Restaurant operators must now juggle orders placed via multiple channels, including in-store counters, drive thru, touch screens, click and collect and delivery orders from multiple providers such as Uber Eats, Deliveroo, Just Eat/ Postmates, etc. As the ordering landscape gets ever more complex, restaurants must still deliver a service that delights their customers and delivers on their expectations.

The result of this increasing complexity is that many restaurants are now rethinking how their kitchens, front-of-house spaces, and operations function, with a growing number investing in “smart” technologies to help them improve their operations and better support multi-channel ordering. These solutions range from integrated Electronic Point of Sales (EPOS) systems to integrated Kitchen Management Systems (KMS) to intelligent kitchen appliances.

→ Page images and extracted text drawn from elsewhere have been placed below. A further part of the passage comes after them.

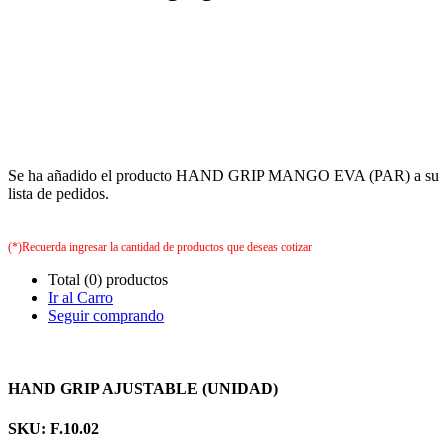
Se ha añadido el producto HAND GRIP MANGO EVA (PAR) a su
lista de pedidos.
(*)Recuerda ingresar la cantidad de productos que deseas cotizar
Total (0) productos
Ir al Carro
Seguir comprando
HAND GRIP AJUSTABLE (UNIDAD)
SKU: F.10.02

Intelligent Kitchen Automation
Today’s commercial kitchens use a wide variety of “smart” kitchen appliances, from ovens with programmable cooking cycles and combination cooking modes, to fryers that can automatically filter the oil and dynamically adjust cooking temperatures, to machine vision systems that help predict food quality and help optimise kitchen working patterns. Eventually, robotics will become just as prevalent in kitchens, with robotic systems working alongside employees to help support them with the boring, repetitive, and even dangerous activities.

In an ideal world, a modern restaurant would have all these systems working harmoniously together, helping to manage operations, ease the work pressures on employees, and provide valuable and real-time data for management. However, this is difficult or impossible as many of these new technologies, which are built by different companies, can’t ‘talk’ to each other.
The key to future successful kitchen operations will be interoperability between these independent systems.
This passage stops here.